Information provided »
------------------------------------------------
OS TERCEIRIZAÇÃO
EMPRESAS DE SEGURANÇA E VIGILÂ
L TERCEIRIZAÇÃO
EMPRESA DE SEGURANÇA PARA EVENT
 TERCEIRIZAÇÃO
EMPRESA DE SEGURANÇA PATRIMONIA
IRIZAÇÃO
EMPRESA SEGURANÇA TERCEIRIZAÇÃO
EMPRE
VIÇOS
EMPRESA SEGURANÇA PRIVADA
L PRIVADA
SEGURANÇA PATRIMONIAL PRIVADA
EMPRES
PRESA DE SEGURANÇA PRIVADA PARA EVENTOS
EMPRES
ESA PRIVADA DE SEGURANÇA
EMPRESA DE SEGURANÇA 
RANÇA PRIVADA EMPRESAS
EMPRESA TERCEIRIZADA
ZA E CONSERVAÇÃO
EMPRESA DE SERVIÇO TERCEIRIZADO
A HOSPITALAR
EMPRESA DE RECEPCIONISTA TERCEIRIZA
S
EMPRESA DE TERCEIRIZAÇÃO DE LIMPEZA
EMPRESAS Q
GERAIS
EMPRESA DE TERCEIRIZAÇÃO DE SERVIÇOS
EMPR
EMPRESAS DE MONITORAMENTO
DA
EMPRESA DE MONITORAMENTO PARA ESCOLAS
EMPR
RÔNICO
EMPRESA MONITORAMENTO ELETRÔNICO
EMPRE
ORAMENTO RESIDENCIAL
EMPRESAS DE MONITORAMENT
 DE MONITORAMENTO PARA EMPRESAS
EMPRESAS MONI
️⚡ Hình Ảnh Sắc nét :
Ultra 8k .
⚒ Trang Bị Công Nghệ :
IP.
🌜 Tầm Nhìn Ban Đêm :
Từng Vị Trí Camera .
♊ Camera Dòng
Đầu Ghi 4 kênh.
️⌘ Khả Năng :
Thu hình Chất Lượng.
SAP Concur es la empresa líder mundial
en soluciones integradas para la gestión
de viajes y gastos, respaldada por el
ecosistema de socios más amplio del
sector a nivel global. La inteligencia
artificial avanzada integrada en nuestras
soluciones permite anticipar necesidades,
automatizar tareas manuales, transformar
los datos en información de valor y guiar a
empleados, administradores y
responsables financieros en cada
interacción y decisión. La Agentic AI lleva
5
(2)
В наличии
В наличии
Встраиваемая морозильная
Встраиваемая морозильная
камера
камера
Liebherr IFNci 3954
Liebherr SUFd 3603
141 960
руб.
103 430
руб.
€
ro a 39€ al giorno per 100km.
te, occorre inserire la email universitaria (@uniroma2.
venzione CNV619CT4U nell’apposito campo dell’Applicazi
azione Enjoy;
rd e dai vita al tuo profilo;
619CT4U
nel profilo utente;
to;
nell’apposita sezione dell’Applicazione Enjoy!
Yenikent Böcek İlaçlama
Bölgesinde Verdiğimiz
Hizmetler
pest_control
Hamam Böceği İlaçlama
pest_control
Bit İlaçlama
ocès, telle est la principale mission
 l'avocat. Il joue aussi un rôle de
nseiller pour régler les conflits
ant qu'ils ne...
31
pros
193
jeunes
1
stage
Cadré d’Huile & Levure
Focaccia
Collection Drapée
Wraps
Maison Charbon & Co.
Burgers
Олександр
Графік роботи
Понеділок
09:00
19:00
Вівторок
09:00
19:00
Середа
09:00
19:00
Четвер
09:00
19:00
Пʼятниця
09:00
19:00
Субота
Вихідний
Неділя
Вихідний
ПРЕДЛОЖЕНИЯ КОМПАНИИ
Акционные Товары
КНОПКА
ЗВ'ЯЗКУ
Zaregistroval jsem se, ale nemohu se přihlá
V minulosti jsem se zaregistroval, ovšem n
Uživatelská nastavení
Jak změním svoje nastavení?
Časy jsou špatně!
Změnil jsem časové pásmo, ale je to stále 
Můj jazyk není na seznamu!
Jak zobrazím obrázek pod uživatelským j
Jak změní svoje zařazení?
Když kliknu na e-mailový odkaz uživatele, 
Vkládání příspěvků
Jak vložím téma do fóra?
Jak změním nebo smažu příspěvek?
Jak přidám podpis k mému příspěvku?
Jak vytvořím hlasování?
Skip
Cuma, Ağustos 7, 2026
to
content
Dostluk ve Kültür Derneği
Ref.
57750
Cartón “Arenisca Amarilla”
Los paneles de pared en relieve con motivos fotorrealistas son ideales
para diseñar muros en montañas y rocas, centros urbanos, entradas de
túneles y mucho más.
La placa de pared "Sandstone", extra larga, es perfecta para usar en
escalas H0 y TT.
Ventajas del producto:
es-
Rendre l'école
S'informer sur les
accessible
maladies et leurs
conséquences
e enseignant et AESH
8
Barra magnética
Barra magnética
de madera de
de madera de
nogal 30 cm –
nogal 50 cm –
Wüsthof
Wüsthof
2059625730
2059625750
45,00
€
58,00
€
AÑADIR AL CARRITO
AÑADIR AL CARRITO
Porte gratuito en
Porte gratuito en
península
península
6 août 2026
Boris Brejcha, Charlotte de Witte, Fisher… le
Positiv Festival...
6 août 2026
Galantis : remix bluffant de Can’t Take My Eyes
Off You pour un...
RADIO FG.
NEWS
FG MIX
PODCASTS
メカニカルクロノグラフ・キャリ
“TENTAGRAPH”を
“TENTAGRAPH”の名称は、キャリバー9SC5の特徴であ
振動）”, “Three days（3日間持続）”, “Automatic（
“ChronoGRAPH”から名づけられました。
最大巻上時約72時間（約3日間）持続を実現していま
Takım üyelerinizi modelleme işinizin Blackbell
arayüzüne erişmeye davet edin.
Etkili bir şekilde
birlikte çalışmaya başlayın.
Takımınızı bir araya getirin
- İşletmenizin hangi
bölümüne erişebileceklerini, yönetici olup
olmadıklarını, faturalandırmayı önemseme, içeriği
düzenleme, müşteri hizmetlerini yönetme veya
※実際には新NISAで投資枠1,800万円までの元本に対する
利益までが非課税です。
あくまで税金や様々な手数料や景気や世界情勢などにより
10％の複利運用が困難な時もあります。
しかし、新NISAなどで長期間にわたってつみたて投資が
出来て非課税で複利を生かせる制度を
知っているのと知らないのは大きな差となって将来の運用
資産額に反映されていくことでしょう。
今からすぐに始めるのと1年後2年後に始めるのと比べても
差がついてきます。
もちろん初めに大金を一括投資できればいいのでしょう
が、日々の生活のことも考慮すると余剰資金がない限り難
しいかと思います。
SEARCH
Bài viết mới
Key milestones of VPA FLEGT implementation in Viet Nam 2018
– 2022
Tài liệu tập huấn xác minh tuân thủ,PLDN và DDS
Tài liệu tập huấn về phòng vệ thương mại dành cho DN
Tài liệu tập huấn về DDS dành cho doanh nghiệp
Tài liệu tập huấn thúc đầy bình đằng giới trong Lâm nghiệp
------------------------------------------------
Directions » All that is needed is a number: the count of lines in the listing that hold "změním".

Written answer » 2